Bu kaçışlar nereye kadar?

Yapacaksın, başaracaksın, yeni ufuklara yelken açacaksın da seni bu düşüncelerinden vazgeçiren durumların, kaçışların sebebi nedir? Harekete geçilmesini engelleyen, enerjiyi emen, eylemleri kesintiye uğratan durumlar nedir?

Pozitif duyguları negatife çeviren, eylemlerin önünde set oluşturan, ruhuna atalet/durgunluk veren, düşünceyi bloke eden güç nedir? Yetişme ortamımızdan kaynaklanan kararsızlıklar mı, geçmişte yaşanan olumsuz yaşam deneyimlerinin bıraktığı etkiler mi? Verdiğimiz kararlar ve idealimizdeki hedefler için olması gereken fizyolojik ve zihinsel yetersizliklerimiz mi? Zihinsel olarak yeterli donanıma sahip olamamaktan kaynaklanan durumlar mı? Yetersiz eğitim ve kültür altyapısı mı? Düşünülenin üzerinde ağır durumlarla karşılaşmaktan kaynaklanan durumlar mı?

Düşüncelerimizi, isteklerimizi, plânlarımızı gerçekleştirmek yerine neden kaçıyoruz? Aldığımız kararları gerçekleştirmek için neden irademize hâkim olamıyoruz?

Hiç beklemediğimiz anlarda, hayâl bile etmediğimiz an ve ortamlarda bulabiliyoruz kendimizi. Durumumuzun kritiğini yapmak yerine, başlarız dert yanmalara; bir şeyleri, bir yerleri suçlamaya, yerli yersiz yakınmalara: “Olmadı”, “İstedim, ama…”, “Olmuyor”, “Yapamıyorum”, “Nefsime hâkim olamadım”, “Şeytana uydum”, “Aslında çok istemiştim, ama...”, “Nasip değilmiş demek”… Dövünmeler, birilerini suçlamalar ve en kolay yol olarak mazeret üstüne mazeret üretmeler… Hep bir şeyler yapmak için kararlar alıyor, sorguluyoruz da bir hareket, eylem var mı? Tamam, durum bu da, bizi engelleyen, durduran, enerjimizi emen, üzerimize ölü toprağı serpen durumlar nelerdir?

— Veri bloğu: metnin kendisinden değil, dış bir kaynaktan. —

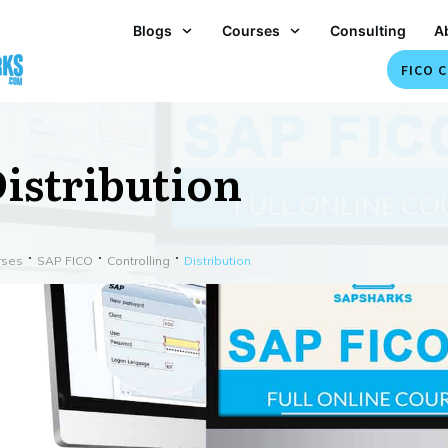
Blogs
Courses
Consulting
A
FICO C
istribution
rses
SAP FICO
Controlling
Distribution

Bu gücü engelleyen duruma biraz da “kendinden kaçış” veya “irade gösterememe” diyebiliriz. Her sakınma ve her kaçış, ertelemeyi ve duyarsızlaşmayı getirir. Sonuç olarak hiç de beklenmeyen veya istenmeyen olumsuzluklarla karşı karşıya kalırız. İşte bunun tam da adına “irade” diyebiliriz.

Üşenme-erteleme

Bizi engelleyen nedir? Adına “üşengeçlik, atalet, hareketsizlik, rahatını bozmama ve üretime karşı motivasyonsuzluk” veya “faaliyet yeteneğine sahip olunmasına rağmen enerji sarf etmeme/edememe” ve “isteksizlik” de dediğimiz tembelliğin etkisinde kalabiliriz.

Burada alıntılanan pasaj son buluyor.